Las Vegas Sun

April 16, 2024

Yucca supporters push for speedy approval

WASHINGTON -- The Yucca Mountain nuclear waste project is vital to the nation's future, representatives from an eclectic group of organizations said Tuesday. The organizations included seniors, electrical workers and African American environmentalists.

"The nation has reached the point in time where difficult and important decisions are now imperative with respect to our energy future and economic security," said James Dushaw, director of the utility department for the International Brotherhood of Electrical Workers. "The lawful obligation of the federal government regarding the disposition of (waste at Yucca) is one which cannot be unduly delayed."

Congress later this year is expected to vote on the federal plan to bury the nation's most radioactive waste at the Yucca site, 90 miles northwest of Las Vegas.

President Bush approved the plan last week. Nevada officials slammed Bush's decision; nuclear industry representatives hailed it.

Nuclear industry officials are cobbling together assorted groups that support the project as part of a larger pro-Yucca lobbying effort. Officials hope the coalition will help them convince Congress to support Yucca.

"This is a defining moment in our nation's energy history and for our nation's energy future," said Angelina Howard, a vice president of the Nuclear Energy Institute, the industry's top lobby group.

NEI brought officials from six organizations together for a press conference at the National Press Club Tuesday: the African American Environmentalist Association; United Seniors Association, Inc.; Citizens Against Government Waste; a town leader from Waterford, Conn.; the National Association of Manufacturers; and Dushaw.

Dushaw said the electrical workers union had 780,000 members nationwide, including 15,000 who depend on the nuclear industry for jobs. Dushaw told reporters that even the union's Nevada workers support Yucca.

The African American Environmentalist Association is the only environmental group that vocally supports the Yucca Mountain plan, group president Norris McDonald acknowledged.

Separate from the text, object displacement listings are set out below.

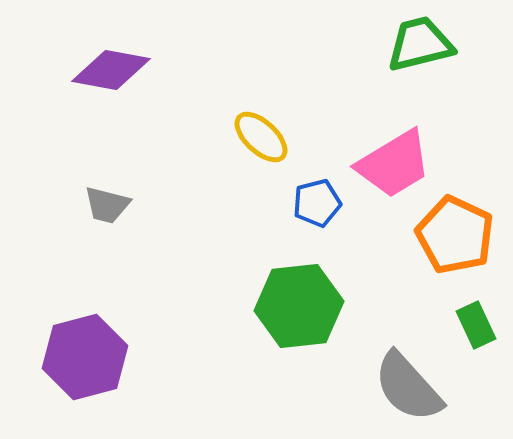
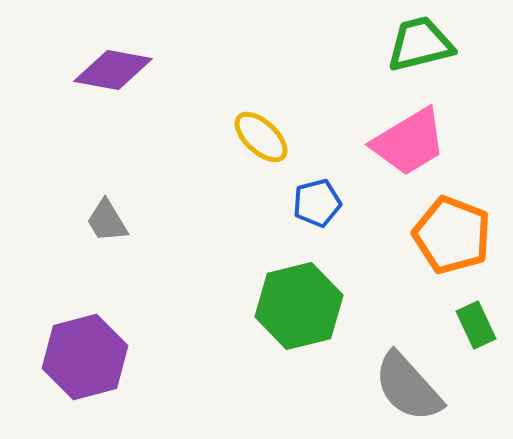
purple diamond: moved 2 px right
pink trapezoid: moved 15 px right, 22 px up
gray trapezoid: moved 16 px down; rotated 45 degrees clockwise
orange pentagon: moved 3 px left; rotated 4 degrees counterclockwise
green hexagon: rotated 8 degrees counterclockwise
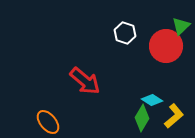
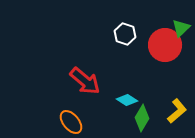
green triangle: moved 2 px down
white hexagon: moved 1 px down
red circle: moved 1 px left, 1 px up
cyan diamond: moved 25 px left
yellow L-shape: moved 3 px right, 5 px up
orange ellipse: moved 23 px right
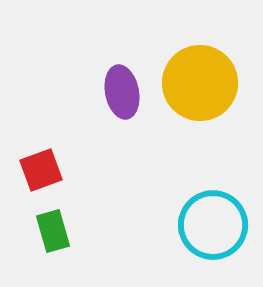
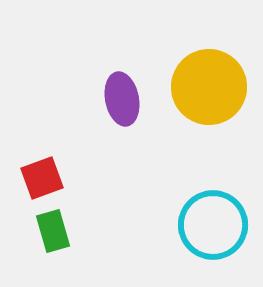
yellow circle: moved 9 px right, 4 px down
purple ellipse: moved 7 px down
red square: moved 1 px right, 8 px down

The 7-year-old group that urges more African American participation in green causes has about 5,000 members nationwide, he said. Yucca Mountain is "clearly the best site" to bury the nation's waste, McDonald said, adding that the nation should also recycle nuclear waste.

Citizens Against Government Waste, a taxpayer watchdog group, has supported the Yucca plan for about five years, president Tom Schatz said. Keeping waste stored at nuclear plants nationwide is "costly and dangerous," Schatz said. Taxpayer money has been allotted for the project and it should proceed, he argued.

Schatz later said the unfinished project represents a liability to taxpayers because the government promised nuclear utilities that it would haul waste away to a waste dump by 1998. That date passed and now utilities are suing the government. Taxpayers ultimately could be responsible for billions of dollars in compensation to the utilities.

One anti-Yucca activist showed up at the press conference uninvited offering a different viewpoint. Public Citizen's Lisa Gue said the assembled groups had argued that Yucca Mountain seems like the safest site to bury waste in the nation, even though many scientific studies at the site are not complete.

"Simply saying that 'Yucca Mountain is the best we can do, let's proceed with it' is not responsible public policy," Gue said.